Les années de l'école.


Mais un jour, il fallut revenir à Paris et j'ai quitté ma ville natale que je ne devais revoir que vingt ans plus tard en tournée. (...) A Paris, je retrouvais mon frère Jean qui allait au collège déjà. (...) Quelque mois plus tard , en octobre, on me mit au collège...

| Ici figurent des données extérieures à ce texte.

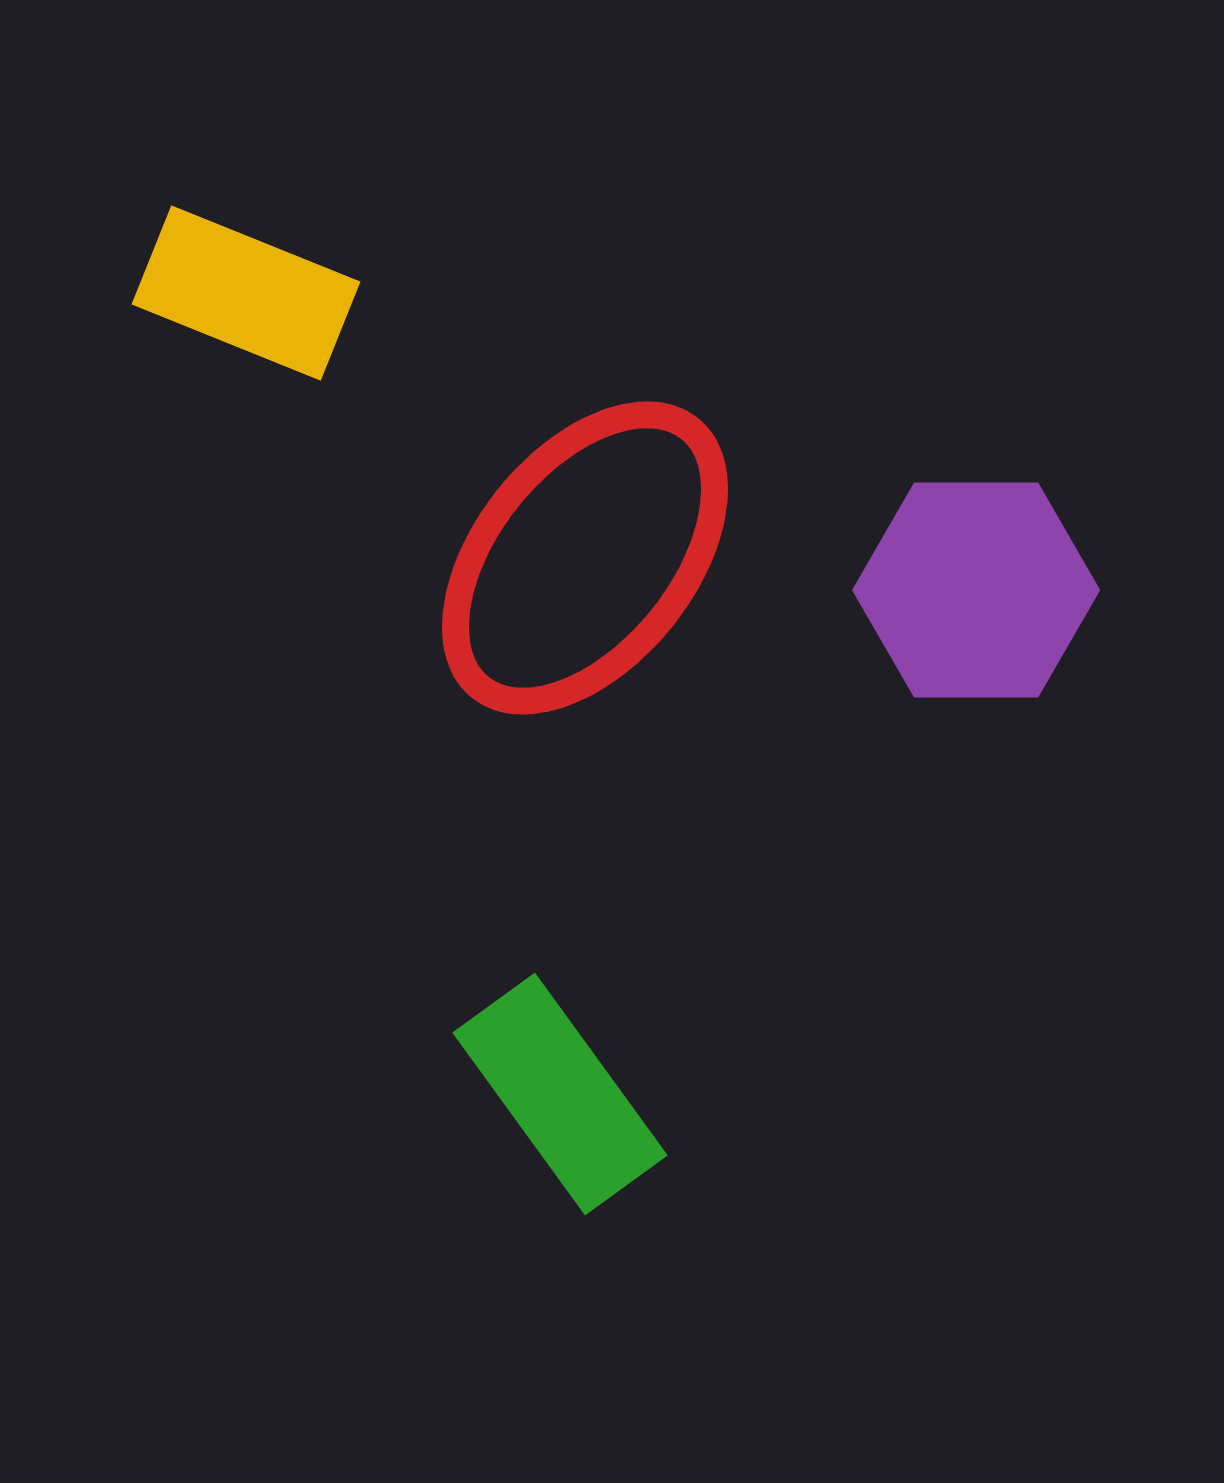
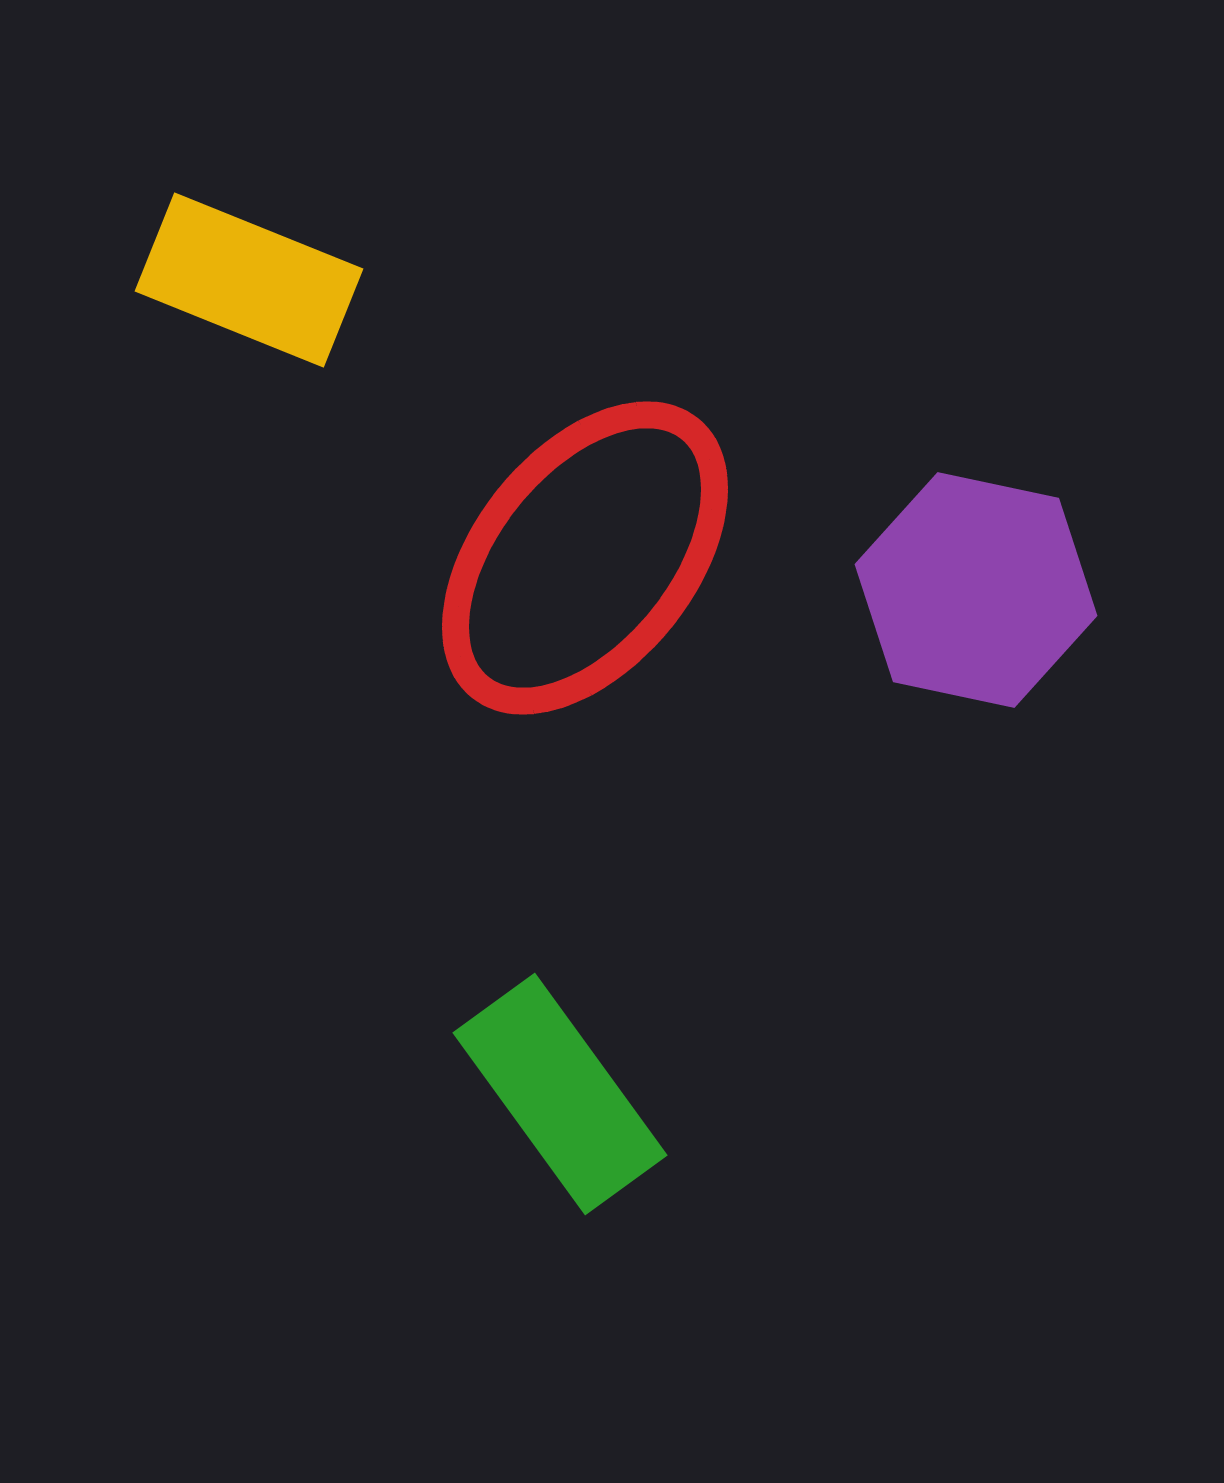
yellow rectangle: moved 3 px right, 13 px up
purple hexagon: rotated 12 degrees clockwise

Je n'ai pas le prétention d'avoir été un collégien modèle. Et voici pourquoi. Je ne suis pas de ces gens qui ont séjourné dix ans dans la même pension - non, et, en vérité, il ne m'a pas fallu moins de onze institutions, lycées, collèges, écoles, pour atteindre l'âge du baccalauréat.
(Je ne dis pas le baccalauréat. Je dis l'âge du baccalauréat.)
La particularité la plus frappante, peut-être, de ma vie de collégien, est que je n'ai jamais pu dépasser la classe dite de sixième. J'y suis resté jusqu'à dix-huit ans. La raison en est toute simple. Dans les collèges, la coutume veut que le nouvel élève redouble la classe qu'il vient de faire dans la maison d'éducation précédente. Or, ayant changé onze fois de collège, j'ai redoublé dix fois ma sixième.
Je peux vraiment dire ma sixième.
Je ne viens pas me vanter ici d'avoir été un élève détestable, mais il est bon que l'on sache qu'elle est mon expérience en la matière, afin que je puisse utilement profiter peut-être de l'occasion qui s'offre à moi de dire tout haut ce que je pense de l'instruction telle qu'elle est pratiquée en France - et ailleurs aussi sans doute.

Ma dernière pension, la douzième, se trouvait 77, rue des Dames. M. Prax la dirigeait. C'était un charmant homme. Il m'avait donné sa chambre et je jouissais, chez lui, d'une certaine liberté. J'en usais largement - j'en ai même abusé. J'avais dix-sept ans!
Mes repas, je les prenais souvent au-dehors - mes classes, je ne les prenais pas du tout - et, parfois, je rentrais tard la nuit ou très tôt le matin.
M. Prax le supporta pendant quelques mois, mais un jour il jugea qu'il était de son devoir d'en aviser mon père.
Lucien Guitry, à cette époque, dirigeait le théâtre de la Renaissance et il y jouait La Châtelaine. Il y a trente-deux ans de cela. Donc, un soir, M. Prax frappa à la porte de la loge de mon père, entra et lui dit:
- Monsieur, j'ai conçu le projet de renvoyer de chez moi monsieur votre fils... mais, hélas! cela m'est impossible.
- Pourquoi ? lui répondit mon père. Si vous ne pouvez pas le garder, tant pis, que voulez-vous mettez-le dehors!
- Mais je ne peux pas, monsieur. Je ne peux pas le mettre dehors... il n'est pas rentré depuis cinq jours!
Enfin, j'avais donc terminé mes études - sans les avoir faites.

Sacha Guitry, Si j'ai bonne mémoire.